» About this task
Where does the word "will" show up in the records? Copy every line that has it.
### Records for the task
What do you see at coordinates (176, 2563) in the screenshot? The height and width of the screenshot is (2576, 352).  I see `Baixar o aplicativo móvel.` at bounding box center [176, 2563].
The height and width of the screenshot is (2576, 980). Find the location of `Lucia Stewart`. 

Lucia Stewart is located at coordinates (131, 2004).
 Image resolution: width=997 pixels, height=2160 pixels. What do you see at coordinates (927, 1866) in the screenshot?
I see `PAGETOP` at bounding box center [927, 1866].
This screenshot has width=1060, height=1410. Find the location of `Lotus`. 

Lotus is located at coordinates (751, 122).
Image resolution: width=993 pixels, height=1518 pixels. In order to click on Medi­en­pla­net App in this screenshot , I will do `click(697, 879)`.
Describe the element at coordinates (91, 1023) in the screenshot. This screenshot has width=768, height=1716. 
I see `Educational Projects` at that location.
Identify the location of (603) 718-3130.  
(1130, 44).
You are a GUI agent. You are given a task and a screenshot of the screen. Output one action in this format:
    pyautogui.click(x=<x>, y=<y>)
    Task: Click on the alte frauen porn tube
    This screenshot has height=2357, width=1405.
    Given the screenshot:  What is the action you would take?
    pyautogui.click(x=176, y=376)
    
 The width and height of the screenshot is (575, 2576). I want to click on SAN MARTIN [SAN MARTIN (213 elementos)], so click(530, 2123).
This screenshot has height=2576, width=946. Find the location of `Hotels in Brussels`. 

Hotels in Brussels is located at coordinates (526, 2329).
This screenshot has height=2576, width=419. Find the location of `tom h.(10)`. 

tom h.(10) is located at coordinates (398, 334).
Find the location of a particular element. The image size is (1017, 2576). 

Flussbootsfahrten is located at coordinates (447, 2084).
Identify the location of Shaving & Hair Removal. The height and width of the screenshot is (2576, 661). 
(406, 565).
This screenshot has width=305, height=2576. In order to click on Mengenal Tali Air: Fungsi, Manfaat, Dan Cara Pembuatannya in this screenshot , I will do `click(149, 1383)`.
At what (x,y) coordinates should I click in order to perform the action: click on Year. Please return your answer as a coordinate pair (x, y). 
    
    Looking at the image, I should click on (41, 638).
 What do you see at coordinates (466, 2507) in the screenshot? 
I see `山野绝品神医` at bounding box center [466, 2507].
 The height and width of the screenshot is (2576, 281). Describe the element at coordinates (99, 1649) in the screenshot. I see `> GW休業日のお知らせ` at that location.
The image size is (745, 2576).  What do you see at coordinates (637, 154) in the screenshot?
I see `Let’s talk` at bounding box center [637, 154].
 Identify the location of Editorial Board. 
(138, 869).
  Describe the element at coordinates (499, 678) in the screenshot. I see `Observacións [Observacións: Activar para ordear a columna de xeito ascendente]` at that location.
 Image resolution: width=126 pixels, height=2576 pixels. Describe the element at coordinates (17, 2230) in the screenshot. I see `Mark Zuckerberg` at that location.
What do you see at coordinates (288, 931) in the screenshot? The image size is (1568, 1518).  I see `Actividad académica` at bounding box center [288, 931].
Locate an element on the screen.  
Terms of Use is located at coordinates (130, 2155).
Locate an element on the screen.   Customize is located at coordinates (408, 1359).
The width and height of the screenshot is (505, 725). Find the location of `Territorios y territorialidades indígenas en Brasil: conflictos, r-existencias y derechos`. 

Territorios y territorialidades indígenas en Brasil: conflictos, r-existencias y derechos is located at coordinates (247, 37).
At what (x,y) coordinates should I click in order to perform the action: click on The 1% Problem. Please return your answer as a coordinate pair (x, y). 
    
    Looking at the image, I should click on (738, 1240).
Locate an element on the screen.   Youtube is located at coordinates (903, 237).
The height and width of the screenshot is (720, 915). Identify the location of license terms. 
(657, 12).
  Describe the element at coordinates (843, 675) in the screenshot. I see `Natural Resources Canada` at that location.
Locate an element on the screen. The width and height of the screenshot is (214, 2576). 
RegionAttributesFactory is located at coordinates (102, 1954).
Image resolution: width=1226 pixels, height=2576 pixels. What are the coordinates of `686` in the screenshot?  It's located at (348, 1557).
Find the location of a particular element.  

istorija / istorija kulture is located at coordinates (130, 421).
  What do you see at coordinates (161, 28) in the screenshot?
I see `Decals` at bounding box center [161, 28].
######
» Output for this task
Image resolution: width=993 pixels, height=1518 pixels. In order to click on Medi­en­pla­net App in this screenshot , I will do `click(697, 879)`.
This screenshot has width=305, height=2576. In order to click on Mengenal Tali Air: Fungsi, Manfaat, Dan Cara Pembuatannya in this screenshot , I will do `click(149, 1383)`.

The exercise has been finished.